If (i) the Company notifies you in writing that it does not
intend to proceed with the Offering, (ii) the registration statement filed with
the Commission with respect to the Offering is withdrawn or (iii) for any reason
the Underwriting Agreement shall be terminated prior to the time of purchase (as
defined in the Underwriting Agreement), this Lock-Up Letter Agreement shall
terminate without any action by the parties and the undersigned shall be
released from its obligations hereunder.
Yours very truly,
_______________________________________
Name:
-4-
Exhibit B-1
[Form of Skadden, Arps, Slate, Xxxxxxx & Xxxx LLP Company Opinion]
-5-
Exhibit B-2
[Form of Skadden, Arps, Slate, Xxxxxxx & Xxxx LLP Negative Assurance Statement]
-6-
Exhibit C-1
[Form of Skadden, Arps, Slate, Xxxxxxx & Xxxx LLP Selling Shareholders Opinion]
-7-
Exhibit C-2
[Form of Skadden, Arps, Slate, Xxxxxxx & Xxxx LLP Selling Shareholders Opinion]
-8-
Exhibit D
[Form of Xxxxxxx Xxxx & Xxxxxxx Company Opinion]
-9-
Exhibit E
[Form of Xxxxxxx Xxxx & Xxxxxxx Selling Shareholders Opinion]
-10-
Exhibit F
[Form of Xxxxxx Xxxx Company Opinion]
-11-
Exhibit G
Officers' Certificate
1. I have reviewed the Registration Statement and the Prospectus.

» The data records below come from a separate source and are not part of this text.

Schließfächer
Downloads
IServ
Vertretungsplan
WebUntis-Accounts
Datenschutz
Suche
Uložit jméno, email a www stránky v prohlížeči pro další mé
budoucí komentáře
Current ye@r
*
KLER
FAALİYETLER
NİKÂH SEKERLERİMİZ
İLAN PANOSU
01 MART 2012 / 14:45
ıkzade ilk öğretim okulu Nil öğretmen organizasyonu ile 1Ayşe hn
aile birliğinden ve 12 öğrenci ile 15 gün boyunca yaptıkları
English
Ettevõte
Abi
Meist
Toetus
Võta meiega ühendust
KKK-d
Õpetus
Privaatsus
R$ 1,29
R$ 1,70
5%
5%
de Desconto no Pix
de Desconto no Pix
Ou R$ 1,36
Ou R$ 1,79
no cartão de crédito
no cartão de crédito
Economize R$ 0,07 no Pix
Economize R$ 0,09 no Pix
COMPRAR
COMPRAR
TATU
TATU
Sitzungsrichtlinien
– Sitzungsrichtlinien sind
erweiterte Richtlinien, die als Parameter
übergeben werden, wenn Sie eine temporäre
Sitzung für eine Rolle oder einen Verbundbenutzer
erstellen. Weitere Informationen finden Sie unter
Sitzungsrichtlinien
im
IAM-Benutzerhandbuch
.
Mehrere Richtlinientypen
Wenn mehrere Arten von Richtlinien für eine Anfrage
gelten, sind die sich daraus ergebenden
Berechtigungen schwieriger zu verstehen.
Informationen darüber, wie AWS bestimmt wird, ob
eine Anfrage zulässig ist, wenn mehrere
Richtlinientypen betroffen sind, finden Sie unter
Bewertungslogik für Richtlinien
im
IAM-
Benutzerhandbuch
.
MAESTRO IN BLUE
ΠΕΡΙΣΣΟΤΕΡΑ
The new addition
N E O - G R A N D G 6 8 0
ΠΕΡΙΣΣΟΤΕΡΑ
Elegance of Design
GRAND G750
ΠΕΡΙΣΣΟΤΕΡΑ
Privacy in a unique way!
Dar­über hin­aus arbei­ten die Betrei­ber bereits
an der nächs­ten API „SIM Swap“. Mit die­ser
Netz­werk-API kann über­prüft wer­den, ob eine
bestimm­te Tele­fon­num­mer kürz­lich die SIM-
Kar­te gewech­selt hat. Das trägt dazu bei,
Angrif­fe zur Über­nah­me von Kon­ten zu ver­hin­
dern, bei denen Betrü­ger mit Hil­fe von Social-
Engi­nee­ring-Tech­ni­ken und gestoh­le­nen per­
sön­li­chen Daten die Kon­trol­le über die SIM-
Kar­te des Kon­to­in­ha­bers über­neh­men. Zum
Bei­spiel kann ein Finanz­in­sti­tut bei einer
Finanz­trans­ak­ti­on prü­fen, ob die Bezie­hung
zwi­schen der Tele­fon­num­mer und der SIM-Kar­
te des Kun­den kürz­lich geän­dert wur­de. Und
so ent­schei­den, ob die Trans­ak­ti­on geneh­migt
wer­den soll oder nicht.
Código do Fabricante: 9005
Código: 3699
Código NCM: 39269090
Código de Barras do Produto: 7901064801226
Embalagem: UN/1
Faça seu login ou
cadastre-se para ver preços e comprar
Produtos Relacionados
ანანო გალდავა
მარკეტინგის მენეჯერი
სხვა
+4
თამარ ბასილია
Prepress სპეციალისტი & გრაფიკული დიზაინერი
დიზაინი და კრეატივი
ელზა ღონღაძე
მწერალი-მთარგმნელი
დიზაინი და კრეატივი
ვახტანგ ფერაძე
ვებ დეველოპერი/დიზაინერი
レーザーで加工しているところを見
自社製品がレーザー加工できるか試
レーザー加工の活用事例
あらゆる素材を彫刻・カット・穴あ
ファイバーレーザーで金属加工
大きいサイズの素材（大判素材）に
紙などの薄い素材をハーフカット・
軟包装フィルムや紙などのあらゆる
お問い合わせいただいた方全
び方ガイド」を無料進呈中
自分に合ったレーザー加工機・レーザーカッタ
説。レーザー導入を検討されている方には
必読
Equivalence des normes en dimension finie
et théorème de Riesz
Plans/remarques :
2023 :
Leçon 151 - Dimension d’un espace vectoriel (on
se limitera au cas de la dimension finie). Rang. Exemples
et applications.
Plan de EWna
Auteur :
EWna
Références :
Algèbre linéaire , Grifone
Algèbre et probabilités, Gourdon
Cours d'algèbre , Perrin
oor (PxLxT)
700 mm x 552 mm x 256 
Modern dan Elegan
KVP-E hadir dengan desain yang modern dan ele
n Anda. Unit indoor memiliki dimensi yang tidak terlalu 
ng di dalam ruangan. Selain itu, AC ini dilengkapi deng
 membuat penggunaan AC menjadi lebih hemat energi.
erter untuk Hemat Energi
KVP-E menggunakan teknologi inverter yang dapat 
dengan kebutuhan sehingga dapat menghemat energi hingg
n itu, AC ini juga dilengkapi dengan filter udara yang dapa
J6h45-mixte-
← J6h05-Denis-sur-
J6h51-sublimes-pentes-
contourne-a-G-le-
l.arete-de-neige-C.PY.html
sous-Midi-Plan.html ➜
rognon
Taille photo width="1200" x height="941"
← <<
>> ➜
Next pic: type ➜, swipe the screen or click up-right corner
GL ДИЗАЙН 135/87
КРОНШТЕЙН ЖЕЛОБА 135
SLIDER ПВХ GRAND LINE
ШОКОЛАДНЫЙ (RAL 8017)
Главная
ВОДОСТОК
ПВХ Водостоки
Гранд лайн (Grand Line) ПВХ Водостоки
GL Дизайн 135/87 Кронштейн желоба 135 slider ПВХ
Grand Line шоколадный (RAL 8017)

2. The representations and warranties of the Company as set forth in this
Agreement are true and correct as of the time of purchase and, if
applicable, the additional time of purchase.
3. The Company has performed all of its obligations under this Agreement as
are to be performed at or before the time of purchase and at or before the
additional time of purchase, as the case may be.
4. The conditions set forth in paragraphs (h) and (i) of Section 8 of this
Agreement have been met.
5. The financial statements and other financial information included in the
Registration Statement and the Prospectus fairly present in all material
respects the financial condition, results of operations, and cash flows of
the Selling Shareholders, the predecessors to the Company, as of, and for,
the periods presented in the Registration Statement.